Let us now gather up the salient decisions which we have reached in all our past investigation. We have discovered that a great industrial revolution is in progress, by which manufacturing, mining, and transportation to a very great extent, and other industries to a considerable extent, have been and are being concentrated in the hands of a very few competitors. We have found that by the laws of competition this reduction in the number of competitors greatly increases the intensity of competition and the resulting waste and instability of price, and finally brings monopoly into existence. This monopoly we have determined to be a serious infringement on the rights of the people, and we have found that the losses due to intense competition and the fruitless attempts to defeat monopoly by adding new competing units have wasted the wealth of the nation in uncounted millions. We are now to consider the remedies proposed for these evils.

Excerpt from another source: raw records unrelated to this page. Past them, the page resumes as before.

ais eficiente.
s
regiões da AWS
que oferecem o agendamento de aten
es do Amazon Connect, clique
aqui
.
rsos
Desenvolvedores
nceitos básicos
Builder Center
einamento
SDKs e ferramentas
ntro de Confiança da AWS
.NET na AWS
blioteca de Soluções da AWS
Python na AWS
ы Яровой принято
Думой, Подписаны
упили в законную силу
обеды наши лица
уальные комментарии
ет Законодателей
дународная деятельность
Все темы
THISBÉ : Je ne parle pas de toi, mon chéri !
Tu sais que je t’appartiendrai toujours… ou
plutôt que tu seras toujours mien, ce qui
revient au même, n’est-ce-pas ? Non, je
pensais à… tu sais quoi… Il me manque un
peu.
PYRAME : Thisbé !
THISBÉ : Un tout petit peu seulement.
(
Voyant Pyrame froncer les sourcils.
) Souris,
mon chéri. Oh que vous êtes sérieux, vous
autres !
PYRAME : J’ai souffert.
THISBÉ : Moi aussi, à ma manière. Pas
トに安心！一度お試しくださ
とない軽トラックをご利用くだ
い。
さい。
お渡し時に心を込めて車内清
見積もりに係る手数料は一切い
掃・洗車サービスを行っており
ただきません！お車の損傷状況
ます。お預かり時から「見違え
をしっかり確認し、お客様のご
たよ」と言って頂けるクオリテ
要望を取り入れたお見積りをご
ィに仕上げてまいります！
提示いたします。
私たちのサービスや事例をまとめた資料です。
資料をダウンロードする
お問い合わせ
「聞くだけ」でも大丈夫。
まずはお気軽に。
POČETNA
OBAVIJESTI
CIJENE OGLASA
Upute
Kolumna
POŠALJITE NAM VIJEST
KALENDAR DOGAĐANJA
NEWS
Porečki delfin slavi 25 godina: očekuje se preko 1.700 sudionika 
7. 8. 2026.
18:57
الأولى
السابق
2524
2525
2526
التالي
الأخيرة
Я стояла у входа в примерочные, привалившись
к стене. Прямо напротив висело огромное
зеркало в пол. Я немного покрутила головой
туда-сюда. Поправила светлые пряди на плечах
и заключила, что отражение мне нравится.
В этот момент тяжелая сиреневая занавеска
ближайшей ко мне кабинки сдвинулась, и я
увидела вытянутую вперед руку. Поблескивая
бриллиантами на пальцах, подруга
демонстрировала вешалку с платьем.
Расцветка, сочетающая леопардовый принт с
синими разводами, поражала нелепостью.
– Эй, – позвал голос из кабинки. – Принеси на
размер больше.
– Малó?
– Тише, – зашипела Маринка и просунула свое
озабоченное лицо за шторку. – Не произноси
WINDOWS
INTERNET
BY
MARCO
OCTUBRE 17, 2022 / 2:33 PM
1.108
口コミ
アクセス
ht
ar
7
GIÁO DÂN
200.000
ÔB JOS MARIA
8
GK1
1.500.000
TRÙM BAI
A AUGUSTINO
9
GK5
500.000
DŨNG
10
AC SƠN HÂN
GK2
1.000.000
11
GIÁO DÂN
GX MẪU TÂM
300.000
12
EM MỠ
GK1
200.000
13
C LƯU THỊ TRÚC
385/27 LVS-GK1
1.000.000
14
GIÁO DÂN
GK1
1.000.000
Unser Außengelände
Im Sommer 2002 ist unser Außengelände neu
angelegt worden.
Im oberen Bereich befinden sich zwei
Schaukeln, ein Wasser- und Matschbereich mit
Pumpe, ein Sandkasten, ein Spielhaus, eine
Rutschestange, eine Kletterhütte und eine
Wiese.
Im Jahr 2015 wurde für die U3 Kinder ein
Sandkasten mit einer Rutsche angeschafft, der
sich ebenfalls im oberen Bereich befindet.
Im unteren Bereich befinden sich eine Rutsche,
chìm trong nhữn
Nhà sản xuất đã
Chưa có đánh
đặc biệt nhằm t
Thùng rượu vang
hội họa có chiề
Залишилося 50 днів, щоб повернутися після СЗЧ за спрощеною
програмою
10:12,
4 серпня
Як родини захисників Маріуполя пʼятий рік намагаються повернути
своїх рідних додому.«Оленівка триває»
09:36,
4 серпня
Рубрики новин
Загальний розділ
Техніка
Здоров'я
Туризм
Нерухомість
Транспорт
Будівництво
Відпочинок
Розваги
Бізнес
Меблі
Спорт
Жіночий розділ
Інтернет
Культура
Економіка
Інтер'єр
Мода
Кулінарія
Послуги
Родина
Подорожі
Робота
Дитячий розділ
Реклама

The most obvious remedy for monopoly, and the one which has been tried and persevered in with the most remarkable faith, is the creation of new competitors. Does a railroad monopoly oppress us? Build a competing line. Is the gas company of our city charging us $3 per thousand for gas which cost but 50 cents to produce and deliver? Let us start another gas company and tear up all our pavements again to lay its mains. Has the sugar trust put up the price of sugar two cents per pound? Well, "sugar can be produced anywhere by the expenditure of labor and capital," the Trust's lawyers say, and so we will "trust" that some enterprising manufacturer will take the field against the combination. But if we do any of these things, we have added only one competitor to the number in the field. And with only two competitors in the field, competition is sure to be so intense and wasteful that the formation of a new monopoly is a matter of but a short time.